Once the pictures are set aside, repeat all of the data below exactly.
[[ DATA FOR ANALYSIS, beginning ]]
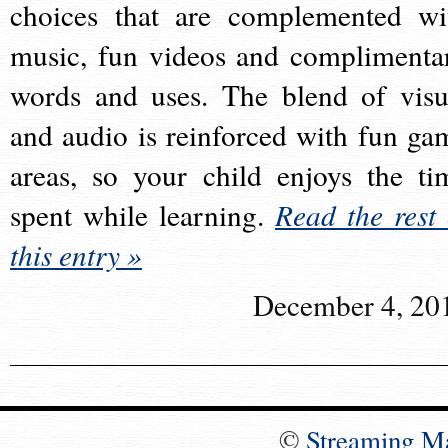
choices that are complemented wi
music, fun videos and complimenta
words and uses. The blend of visu
and audio is reinforced with fun ga
areas, so your child enjoys the ti
spent while learning.
Read the rest 
this entry »
December 4, 20
©
Streaming M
[[ DATA FOR ANALYSIS, end ]]
*EXPECTED ANSWER:*
choices that are complemented wi
music, fun videos and complimenta
words and uses. The blend of visu
and audio is reinforced with fun ga
areas, so your child enjoys the ti
spent while learning.
Read the rest 
this entry »
December 4, 20
©
Streaming M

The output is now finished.